→ **PROVIDED RECORDS**

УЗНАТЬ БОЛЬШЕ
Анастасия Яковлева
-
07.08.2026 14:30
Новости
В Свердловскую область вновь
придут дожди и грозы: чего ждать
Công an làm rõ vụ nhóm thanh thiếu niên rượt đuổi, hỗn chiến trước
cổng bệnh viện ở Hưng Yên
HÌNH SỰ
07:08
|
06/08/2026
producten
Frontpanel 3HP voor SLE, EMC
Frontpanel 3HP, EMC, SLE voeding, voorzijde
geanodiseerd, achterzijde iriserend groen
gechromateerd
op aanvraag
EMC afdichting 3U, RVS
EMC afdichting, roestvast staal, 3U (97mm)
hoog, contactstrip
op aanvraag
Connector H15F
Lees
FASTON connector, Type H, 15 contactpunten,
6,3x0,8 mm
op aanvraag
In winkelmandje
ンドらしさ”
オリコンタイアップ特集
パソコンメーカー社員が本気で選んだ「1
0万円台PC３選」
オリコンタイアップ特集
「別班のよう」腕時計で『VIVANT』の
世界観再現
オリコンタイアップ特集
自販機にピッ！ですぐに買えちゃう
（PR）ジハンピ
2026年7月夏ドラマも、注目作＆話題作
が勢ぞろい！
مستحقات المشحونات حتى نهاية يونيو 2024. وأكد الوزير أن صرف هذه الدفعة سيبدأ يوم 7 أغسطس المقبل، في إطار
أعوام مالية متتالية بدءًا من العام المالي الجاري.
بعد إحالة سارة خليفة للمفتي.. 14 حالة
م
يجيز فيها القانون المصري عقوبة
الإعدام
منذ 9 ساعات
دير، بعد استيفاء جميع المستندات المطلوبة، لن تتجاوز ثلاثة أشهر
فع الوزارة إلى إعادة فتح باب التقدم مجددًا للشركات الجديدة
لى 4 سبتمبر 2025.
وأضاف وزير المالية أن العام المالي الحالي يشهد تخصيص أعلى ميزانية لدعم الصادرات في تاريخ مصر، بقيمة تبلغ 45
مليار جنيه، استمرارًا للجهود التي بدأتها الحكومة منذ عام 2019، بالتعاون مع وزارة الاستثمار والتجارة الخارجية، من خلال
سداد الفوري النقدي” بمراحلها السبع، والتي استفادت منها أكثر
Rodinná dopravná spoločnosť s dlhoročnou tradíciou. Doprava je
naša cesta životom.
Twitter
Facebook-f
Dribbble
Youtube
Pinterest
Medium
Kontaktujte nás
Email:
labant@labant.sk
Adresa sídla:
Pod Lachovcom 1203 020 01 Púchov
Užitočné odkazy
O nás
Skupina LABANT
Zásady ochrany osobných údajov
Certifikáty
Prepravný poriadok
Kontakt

→ **INSTRUCTIONS FOR THE TASK**
All of the lines above should be returned exactly as written.

→ **SOLUTION BELOW**
УЗНАТЬ БОЛЬШЕ
Анастасия Яковлева
-
07.08.2026 14:30
Новости
В Свердловскую область вновь
придут дожди и грозы: чего ждать
Công an làm rõ vụ nhóm thanh thiếu niên rượt đuổi, hỗn chiến trước
cổng bệnh viện ở Hưng Yên
HÌNH SỰ
07:08
|
06/08/2026
producten
Frontpanel 3HP voor SLE, EMC
Frontpanel 3HP, EMC, SLE voeding, voorzijde
geanodiseerd, achterzijde iriserend groen
gechromateerd
op aanvraag
EMC afdichting 3U, RVS
EMC afdichting, roestvast staal, 3U (97mm)
hoog, contactstrip
op aanvraag
Connector H15F
Lees
FASTON connector, Type H, 15 contactpunten,
6,3x0,8 mm
op aanvraag
In winkelmandje
ンドらしさ”
オリコンタイアップ特集
パソコンメーカー社員が本気で選んだ「1
0万円台PC３選」
オリコンタイアップ特集
「別班のよう」腕時計で『VIVANT』の
世界観再現
オリコンタイアップ特集
自販機にピッ！ですぐに買えちゃう
（PR）ジハンピ
2026年7月夏ドラマも、注目作＆話題作
が勢ぞろい！
مستحقات المشحونات حتى نهاية يونيو 2024. وأكد الوزير أن صرف هذه الدفعة سيبدأ يوم 7 أغسطس المقبل، في إطار
أعوام مالية متتالية بدءًا من العام المالي الجاري.
بعد إحالة سارة خليفة للمفتي.. 14 حالة
م
يجيز فيها القانون المصري عقوبة
الإعدام
منذ 9 ساعات
دير، بعد استيفاء جميع المستندات المطلوبة، لن تتجاوز ثلاثة أشهر
فع الوزارة إلى إعادة فتح باب التقدم مجددًا للشركات الجديدة
لى 4 سبتمبر 2025.
وأضاف وزير المالية أن العام المالي الحالي يشهد تخصيص أعلى ميزانية لدعم الصادرات في تاريخ مصر، بقيمة تبلغ 45
مليار جنيه، استمرارًا للجهود التي بدأتها الحكومة منذ عام 2019، بالتعاون مع وزارة الاستثمار والتجارة الخارجية، من خلال
سداد الفوري النقدي” بمراحلها السبع، والتي استفادت منها أكثر
Rodinná dopravná spoločnosť s dlhoročnou tradíciou. Doprava je
naša cesta životom.
Twitter
Facebook-f
Dribbble
Youtube
Pinterest
Medium
Kontaktujte nás
Email:
labant@labant.sk
Adresa sídla:
Pod Lachovcom 1203 020 01 Púchov
Užitočné odkazy
O nás
Skupina LABANT
Zásady ochrany osobných údajov
Certifikáty
Prepravný poriadok
Kontakt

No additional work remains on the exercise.